Аристократия имеет также своих защитников. В ее пользу можно сказать: 1) что наилучшее во всем – середина, а она занимает середину между владычеством одного и правлением всех. 2) Власть должна быть вручена достойнейшим, а достоинство измеряется добродетелью, знатностью или богатством, – все признаки, на которых зиждется аристократическое правление; богатые в особенности имеют более интереса в общем деле, нежели низшие классы, а потому они должны управлять. Наконец, 3) и монархия, и демократия нуждаются в сенате для решения важнейших дел, сенат же – учреждение аристократическое. Боден опровергает все эти доводы. Численная середина, говорит он, далеко не всегда наилучшее, чего можно искать; нужны другие качества.

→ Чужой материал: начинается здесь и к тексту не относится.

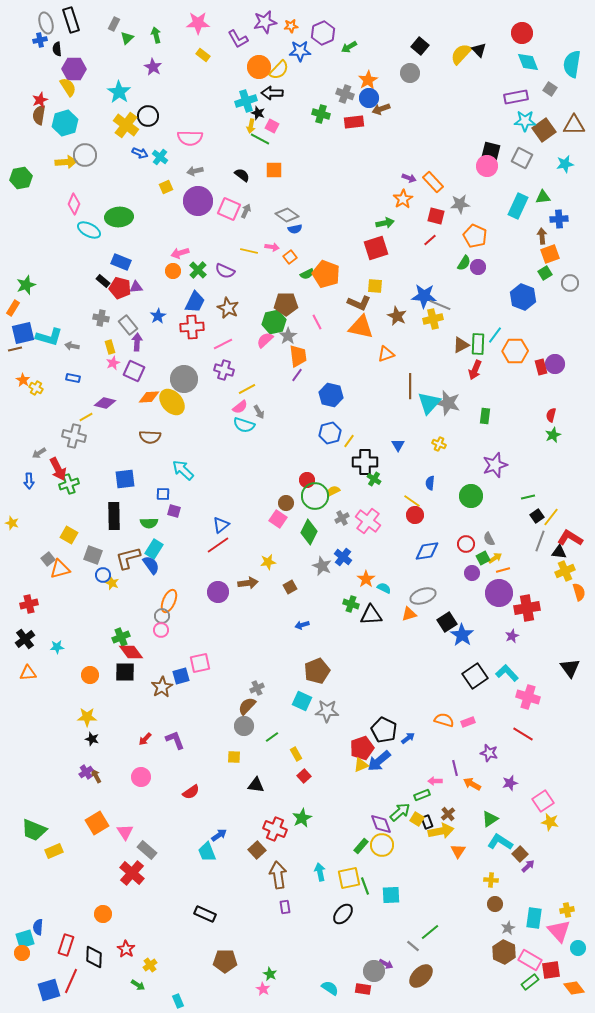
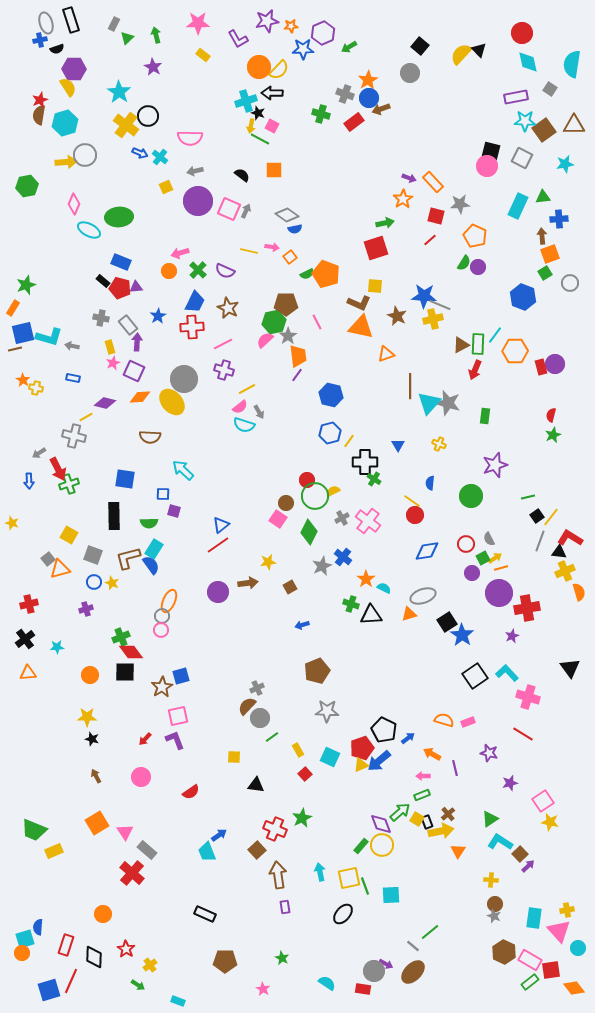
purple star at (265, 22): moved 2 px right, 1 px up
black semicircle at (57, 49): rotated 104 degrees counterclockwise
blue star at (300, 51): moved 3 px right, 2 px up
cyan diamond at (528, 62): rotated 10 degrees clockwise
red rectangle at (354, 122): rotated 30 degrees counterclockwise
green hexagon at (21, 178): moved 6 px right, 8 px down
orange circle at (173, 271): moved 4 px left
yellow cross at (36, 388): rotated 16 degrees counterclockwise
orange diamond at (149, 397): moved 9 px left
blue square at (125, 479): rotated 15 degrees clockwise
gray star at (322, 566): rotated 24 degrees clockwise
orange line at (503, 570): moved 2 px left, 2 px up
blue circle at (103, 575): moved 9 px left, 7 px down
pink square at (200, 663): moved 22 px left, 53 px down
cyan square at (302, 701): moved 28 px right, 56 px down
gray circle at (244, 726): moved 16 px right, 8 px up
yellow rectangle at (296, 754): moved 2 px right, 4 px up
purple cross at (86, 772): moved 163 px up; rotated 16 degrees clockwise
red square at (304, 776): moved 1 px right, 2 px up
pink arrow at (435, 781): moved 12 px left, 5 px up
orange arrow at (472, 784): moved 40 px left, 30 px up
gray star at (508, 928): moved 14 px left, 12 px up; rotated 24 degrees counterclockwise
green star at (270, 974): moved 12 px right, 16 px up
brown ellipse at (421, 976): moved 8 px left, 4 px up
cyan semicircle at (330, 988): moved 3 px left, 5 px up
cyan rectangle at (178, 1001): rotated 48 degrees counterclockwise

Достоинство, без сомнения, должно приниматься в расчет; но этот довод может обратиться в пользу монархии, ибо вельможи далеко не всегда бывают одинакового достоинства, и если один достойнее других, то ему следует вручить власть. Что касается сената, то он везде имеет значение единственно для совещания; верховная власть ему не принадлежит. Между тем, аристократия имеет несомненные недостатки: во всякой коллегии большинство составляет худшую часть, ибо мудрость и добродетель всегда находятся в небольшом количестве между людьми. Кроме того, в многочисленном сословий всегда есть поводы к раздорам; в нем мало решимости в действиях, вследствие чего в хорошо устроенных аристократических государствах управление сосредоточивается в руках немногих, и принимаются строгие меры для устранения распрей между вельможами. Наконец, аристократии трудно держаться против народа, который всегда ненавидит знатных людей.